Patty, however, was by no means delighted with Margaret’s prompt withdrawal. She felt herself forestalled, which was painful, and the power of the initiative taken from her. She had intended to play for a little, as the cat plays with the mouse, with this fine lady, who had once been so far above Patty Hewitt, and to whom, in her schoolgirl days, she had been expected to curtsey as to the Queen. Patty’s heart had swelled with the thought of bringing down pride (a moral process, as everybody knows), and teaching the woman who had no money, and therefore no right to set herself up above others, her proper place; and it vexed her that this fine rÔle should be taken from her.

“Oh, you are going, are you?” she said. “I hope it isn’t on my account. When I married Gervase I knew all that there was to put up with, and more than has turned out. I knew I shouldn’t have my house to myself, like most new married ladies, and I had made up my mind to all that. I wouldn’t have turned you out, not for the world—however you might have been in my way.”

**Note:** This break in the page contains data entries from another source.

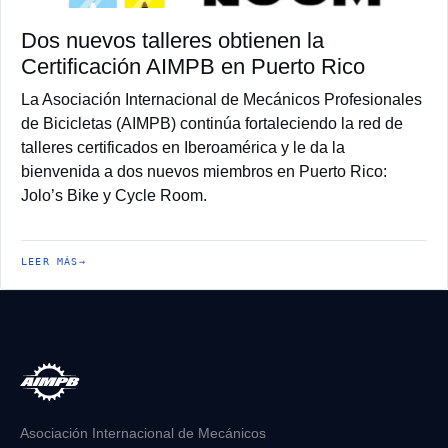
Dos nuevos talleres obtienen la
Certificación AIMPB en Puerto Rico
La Asociación Internacional de Mecánicos Profesionales
de Bicicletas (AIMPB) continúa fortaleciendo la red de
talleres certificados en Iberoamérica y le da la
bienvenida a dos nuevos miembros en Puerto Rico:
Jolo’s Bike y Cycle Room.
LEER MÁS
Asociación Internacional de Mecánicos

“I am afraid I have a strong objection,” said Margaret, “to be in anybody’s way.”

“Ah, that’s your pride,” said Patty, “which I must say I wonder at in a person of your age, and that knows she has nothing to keep it up on. You’ve got a pension, haven’t you, that’s enough to live on? It’s a fine thing having money out of all our pockets to spend as you please; but I never heard that a pension was much to trust to, and if you were to marry again you would lose it all. And your boy to bring up, too. My father-in-law has a tremendous idea of your boy. I think it’s good for him, in one way, that you are taking him away; for it’s ridiculous to bring up a poor child like that, who hasn’t a penny, to think that he’s as good as the heir, and treated by everybody as if he was really a gentleman’s son, you know, with a good fortune at his back.”

Margaret smothered with difficulty the indignation that rose to her lips, but she said quietly, “You must disabuse your mind of any such idea. Osy never could be my uncle’s heir. The heir of Greyshott after Gervase—and, of course, Gervase’s children—is not Osy, but Gerald Piercey, our cousin who has just gone away.”

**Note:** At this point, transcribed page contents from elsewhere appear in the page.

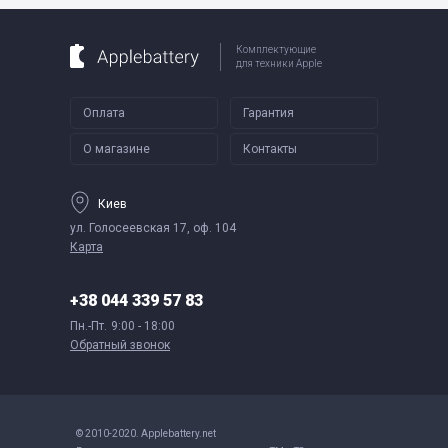
Комплектующие
для техники Apple
Оплата
Гарантия
О магазине
Контакты
Киев
ул. Голосеевская 17, оф. 104
Карта
+38 044 339 57 83
Пн.-Пт.
9:00 - 18:00
Обратный звонок
© 2010-2020. Applebattery.net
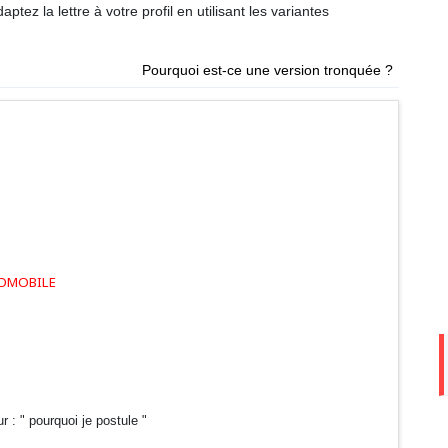
ptez la lettre à votre profil en utilisant les variantes
Pourquoi est-ce une version tronquée ?
TOMOBILE
 : " pourquoi je postule "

Though this was precious information to Patty, she received it with a toss of her head.

“I hope,” she said, “I know a little about the family I’ve married into; but I can tell you something more, and that is, that it’ll never be your fine Colonel’s, for all so grand as he thinks himself; for it’s all in father-in-law’s power, and rather than let him have it he’ll leave it all away. I wouldn’t see a penny go to that man that gives himself such airs, not if I were to make the will myself to take it away.

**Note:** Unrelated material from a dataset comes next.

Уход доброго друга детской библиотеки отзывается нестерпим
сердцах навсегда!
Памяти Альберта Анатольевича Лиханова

“I hope,” said Margaret, with an effort, “that there will be natural heirs, and that there need be no question on that point.”

“Oh, you will stand up for him, of course!” cried Patty; “but I’d like you to know, if you’re making up the match on that score, that it’ll never come to pass. Me and Gervase is both against him, and father-in-law won’t go against us both, not when he gets used to me. I’d rather see it all go to an ’ospital than to that man. I can’t bear that man, looking down upon those that are better than himself, as if he was on stilts!” Patty grew red and hot in her indignation. Then she shook out her dress airily, as if shaking away the subject and the objectionable person. “Oh yes,” she said, “natural heirs!” with a conscious giggle. “It’s you that has gone and put that in father-in-law’s old head. But I told him it was early days. Dear old man. It’s a pity he is silly. I don’t think he ever can have been much in his head, any more than——. Do you?”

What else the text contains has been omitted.